Saturday, June 9, 2012

Structured Data Extractor API Usage

The main process of SDE is written in AppConsole.java. It is developed based on DEPTA method invented by Yanhong Zhai and Bing Liu. DEPTA extracts structured data from a web page in these following steps:

  1. Build Tag Tree
  2. Mining Data Regions
  3. Mining Data Records
  4. Align Data Items


The general architecture of the DEPTA system (Zhai and Liu, 2006)

1. Build Tag Tree

First, we build a tag tree for the web page. SDE uses NekoHTML Parser to create the DOM tree of the web page, then it creates the tag tree based on the DOM tree. The input parameter is a string parameter in URI format. It refers to the input web page. The ignoreFormattingTags parameter is a boolean parameter. If its value is true, then HTML style formatting tags like B, I, U, etc. will be ignored in the tag tree building (it will be treated as ordinary text).
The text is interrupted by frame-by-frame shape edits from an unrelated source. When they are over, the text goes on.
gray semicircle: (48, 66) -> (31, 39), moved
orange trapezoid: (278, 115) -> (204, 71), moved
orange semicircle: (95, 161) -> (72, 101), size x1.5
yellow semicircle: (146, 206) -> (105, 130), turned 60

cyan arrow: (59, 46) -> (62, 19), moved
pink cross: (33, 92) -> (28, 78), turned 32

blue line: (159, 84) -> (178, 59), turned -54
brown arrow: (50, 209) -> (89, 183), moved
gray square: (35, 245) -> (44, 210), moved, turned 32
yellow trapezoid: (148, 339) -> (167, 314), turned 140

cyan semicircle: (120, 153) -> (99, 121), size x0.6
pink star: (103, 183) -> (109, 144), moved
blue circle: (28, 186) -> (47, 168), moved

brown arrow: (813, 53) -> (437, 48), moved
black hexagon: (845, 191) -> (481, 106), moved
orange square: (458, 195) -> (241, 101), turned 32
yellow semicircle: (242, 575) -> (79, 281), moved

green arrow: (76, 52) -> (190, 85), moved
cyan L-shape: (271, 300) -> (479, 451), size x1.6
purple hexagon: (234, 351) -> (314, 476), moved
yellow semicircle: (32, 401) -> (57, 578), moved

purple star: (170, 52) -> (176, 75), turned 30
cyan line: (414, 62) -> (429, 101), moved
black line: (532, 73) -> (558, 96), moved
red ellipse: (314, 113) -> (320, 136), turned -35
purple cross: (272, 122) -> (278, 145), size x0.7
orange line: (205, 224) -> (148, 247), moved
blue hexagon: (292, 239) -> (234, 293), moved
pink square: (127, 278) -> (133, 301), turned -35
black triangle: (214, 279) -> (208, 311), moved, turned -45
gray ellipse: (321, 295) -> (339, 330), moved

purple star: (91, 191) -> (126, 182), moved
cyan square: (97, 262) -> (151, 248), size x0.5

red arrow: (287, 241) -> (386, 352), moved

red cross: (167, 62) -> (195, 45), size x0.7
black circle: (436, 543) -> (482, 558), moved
TagTreeBuilder builder = new DOMParserTagTreeBuilder();
TagTree tagTree = builder.buildTagTree(input, ignoreFormattingTags);

2. Mining Data Regions

After the tag tree has been built, SDE will create a TreeMatcher object that will be used to calculate similarity score between subtrees in the tag tree. SDE uses an implementation of Simple Tree Matching algorithm. The TreeMatcher objec will be passed as a parameter in MiningDataRegions constructor. MiningDataRegions is an implementation of Mining Data Regions algorithm to identify data regions that exists in the web page. To find those data regions, SDE will call findDataRegions method in the MiningDataRegions object. The method will return a list of DataRegion objects; We can customize parameter values used in Mining Data Regions algorithm like maximum node in generalized nodes (default 9) and similarity treshold (default 90%).

TreeMatcher matcher = new SimpleTreeMatching();
DataRegionsFinder dataRegionsFinder = new MiningDataRegions( matcher );
List<DataRegion> dataRegions = dataRegionsFinder.findDataRegions(tagTree.getRoot(), maxNodeInGeneralizedNodes, similarityTreshold);

3. Mining Data Records

For each data region, SDE will extract its data records (rows in a table structure) by calling findDataRecords method in MiningDataRecords object. The method will return an array of DataRecord object.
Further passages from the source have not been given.